[Items from a data source]

>>>

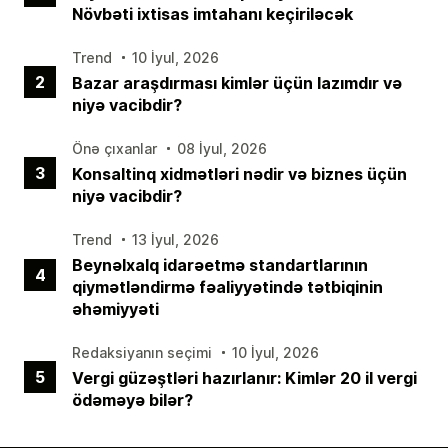
Növbəti ixtisas imtahanı keçiriləcək
Trend
10 İyul, 2026
2
Bazar araşdırması kimlər üçün lazımdır və
niyə vacibdir?
Önə çıxanlar
08 İyul, 2026
3
Konsaltinq xidmətləri nədir və biznes üçün
niyə vacibdir?
Trend
13 İyul, 2026
Beynəlxalq idarəetmə standartlarının
4
qiymətləndirmə fəaliyyətində tətbiqinin
əhəmiyyəti
Redaksiyanın seçimi
10 İyul, 2026
5
Vergi güzəştləri hazırlanır: Kimlər 20 il vergi
ödəməyə bilər?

<<<

What this exercise asks for is every line of the data above with the word "İyul".

10 İyul, 2026
08 İyul, 2026
13 İyul, 2026
10 İyul, 2026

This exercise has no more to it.